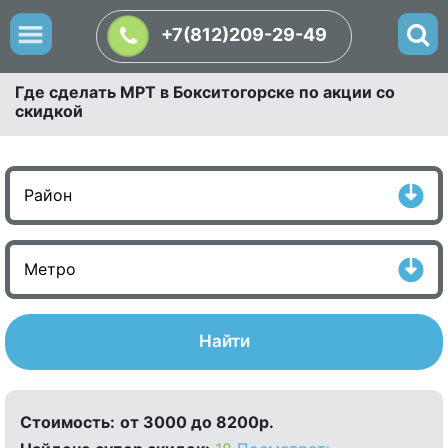
+7(812)209-29-49
Где сделать МРТ в Бокситогорске по акции со
скидкой
Найти
Стоимость:
от 3000 до 8200р.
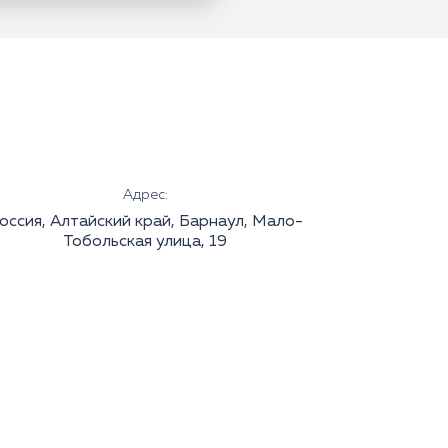
Адрес:
оссия, Алтайский край, Барнаул, Мало-
Тобольская улица, 19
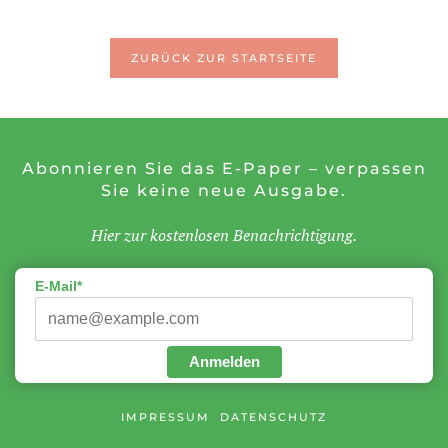
ZURÜCK ZUR STARTSEITE
Abonnieren Sie das E-Paper – verpassen
Sie keine neue Ausgabe.
Hier zur kostenlosen Benachrichtigung.
E-Mail*
Anmelden
IMPRESSUM
DATENSCHUTZ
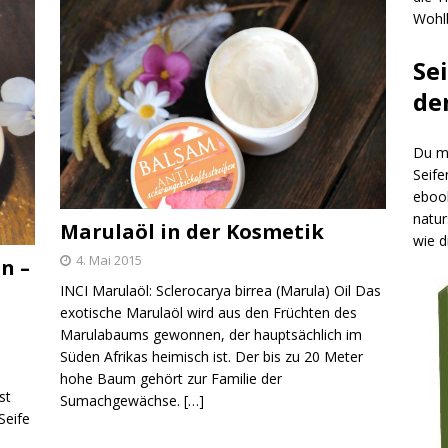
Wohlb
Se
de
Du mö
Seife
ebook
natur
Marulaöl in der Kosmetik
wie d
4. Mai 2015
n –
INCI Marulaöl: Sclerocarya birrea (Marula) Oil Das
exotische Marulaöl wird aus den Früchten des
Marulabaums gewonnen, der hauptsächlich im
Süden Afrikas heimisch ist. Der bis zu 20 Meter
hohe Baum gehört zur Familie der
st
Sumachgewächse.
[…]
Seife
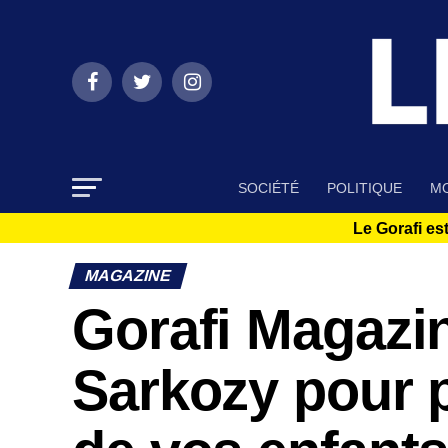
SOCIÉTÉ
POLITIQUE
MO
Le Gorafi est
MAGAZINE
Gorafi Magazin
Sarkozy pour p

____________________

## WORK ORDER
An exact copy of every record above is needed, with all pictures left out.

## EXERCISE OUTPUT
+7(812)209-29-49
Где сделать МРТ в Бокситогорске по акции со
скидкой
Найти
Стоимость:
от 3000 до 8200р.
Адрес:
оссия, Алтайский край, Барнаул, Мало-
Тобольская улица, 19
ZURÜCK ZUR STARTSEITE
Abonnieren Sie das E-Paper – verpassen
Sie keine neue Ausgabe.
Hier zur kostenlosen Benachrichtigung.
E-Mail*
Anmelden
IMPRESSUM
DATENSCHUTZ
Wohlb
Se
de
Du mö
Seife
ebook
natur
Marulaöl in der Kosmetik
wie d
4. Mai 2015
n –
INCI Marulaöl: Sclerocarya birrea (Marula) Oil Das
exotische Marulaöl wird aus den Früchten des
Marulabaums gewonnen, der hauptsächlich im
Süden Afrikas heimisch ist. Der bis zu 20 Meter
hohe Baum gehört zur Familie der
st
Sumachgewächse.
[…]
Seife
SOCIÉTÉ
POLITIQUE
MO
Le Gorafi est
MAGAZINE
Gorafi Magazin
Sarkozy pour p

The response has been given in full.